Cover photograph by Marcus Kauffman
Approximately 5 hours to complete
Earn a record of completion
Audio recording + long-form content
Course Overview
Resilience is a term ubiquitously used to gauge how communities fare during and following disasters. Academics and practitioners see resilience as a critical driver of a community’s success or failure in recovering or “bouncing back” from disasters. This self-study aims to provide insight into improving the concept of resilience by bridging how it is studied in theory and practiced in the field. Examination of resilience in the literature with a focus on resilience governance and social, physical, and economic resilience indicators will help frame the concepts. Academics and practitioners will provide insight into the four resilience indicators and how resilience is measured and operationalized, and identify challenges in operationalization and the way forward for resilience. The benefits of clear resilience governance frameworks rooted in diverse, equitable leadership that represents the communities served will be highlighted, as well as ways to grow each indicator. A focus on how communities can foster individual resilience, which contributes to a community’s overall resilience level, will also be examined. Finally, experts will provide insight into how the term resilience can be reconceptualized and reimagined in a way that better aligns with current-day challenges.
Learning Objectives:
- Provide a balance between the theory and practice of resilience. At the end of each module, students will understand definitions of resilience; the history and possible trajectory of academic and practitioner resilience work; and how resilience is operationalized.
- Students will be able to name the four types of resilience indicators accurately and provide an example of each after the course through quizzes.
- Students will be able to tie what they have learned back to the communities where they live and work through academic literature and subject matter expert interviews as examples/models of operationalized resilience.
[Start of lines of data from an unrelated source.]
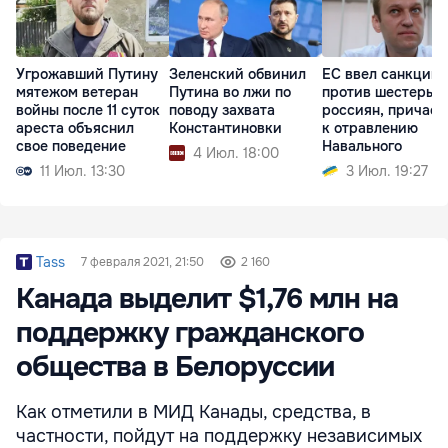
Угрожавший Путину
Зеленский обвинил
ЕС ввел санкции
мятежом ветеран
Путина во лжи по
против шестерых
войны после 11 суток
поводу захвата
россиян, причаст
ареста объяснил
Константиновки
к отравлению
свое поведение
Навального
4 Июл. 18:00
11 Июл. 13:30
3 Июл. 19:27
Tass
7 февраля 2021, 21:50
2 160
Канада выделит $1,76 млн на
поддержку гражданского
общества в Белоруссии
Как отметили в МИД Канады, средства, в
частности, пойдут на поддержку независимых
- Students will be able to compare and contrast the types of resilience after learning about how the four resilience indicators are operationalized.
About the Instructor

Jill Raycroft is a dedicated and passionate Certified Emergency Manager who supports a comprehensive and innovative, strategic and data-driven approach to emergency management and resilience work rooted in critical thinking that takes stock of the most pressing risks, not just the ones with which we have the strongest emotional attachment or familiarity. Since 2006, the bulk of her emergency management career has been spent running training and exercise programs as well as responding to emergencies and disasters in San Francisco (SF) and nationally. Jill manages the City and County of SF’s Department of Emergency Management’s Training, Exercise, and Credentialing Program and staff, and has directed and helped coordinate over 150 exercises spanning all the Emergency Support Functions and many different hazards with local, regional, state, federal, international, private sector, and non-governmental organizations. These include the nationally recognized SF Fleet Week Defense Support of Civil Authorities Exercise Program, a Bay Area regional preventive detection and consequence management radiological and nuclear training and exercise series, and a Port of SF exercise series prioritizing how to spend hundreds of millions of dollars of bond funding to enhance the Port’s resilience.
Jill has had leadership roles in over sixty emergency and disaster responses, most recently as the Tenderloin Emergency Initiative Planning Section Chief for six months, and one and a half years in various COVID-19 leadership response roles, including Deputy Manager of the SF COVID-19 Emergency Operations Center (EOC), and Deputy Director of the SF COVID Command Center. Other response roles include the SF Healthy Streets Operations Center Manager during the first quarter of 2019, 2016 SF Super Bowl 50 EOC Manager and Planning Section Chief, 2012 Superstorm Sandy Deputy Planning Section Chief in the Westchester County EOC, and the 2011 SF EOC Tsunami Warning Planning Section Chief. Jill has presented cutting-edge emergency management concepts, trends, and creative ways to operationalize emergency management at twelve conferences. She has a Bachelor of Arts degree in English Literature from Scripps College, a Master of Public Administration from San Francisco State University, and a Master of Arts in Security Studies from the Naval Postgraduate School’s Center for Homeland Defense and Security.